Extracted data

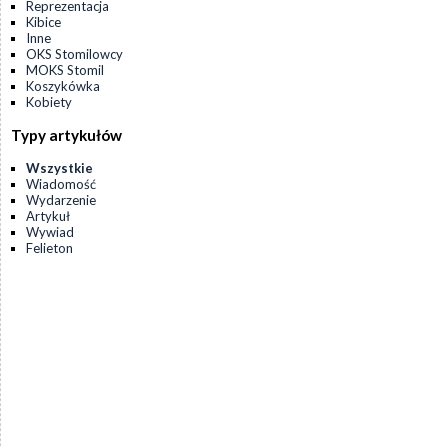
Reprezentacja
Kibice
Inne
OKS Stomilowcy
MOKS Stomil
Koszykówka
Kobiety
Typy artykułów
Wszystkie
Wiadomość
Wydarzenie
Artykuł
Wywiad
Felieton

Exercise aim
Set down each entry above word for word, without its pictures.

Solved problem
Reprezentacja
Kibice
Inne
OKS Stomilowcy
MOKS Stomil
Koszykówka
Kobiety
Typy artykułów
Wszystkie
Wiadomość
Wydarzenie
Artykuł
Wywiad
Felieton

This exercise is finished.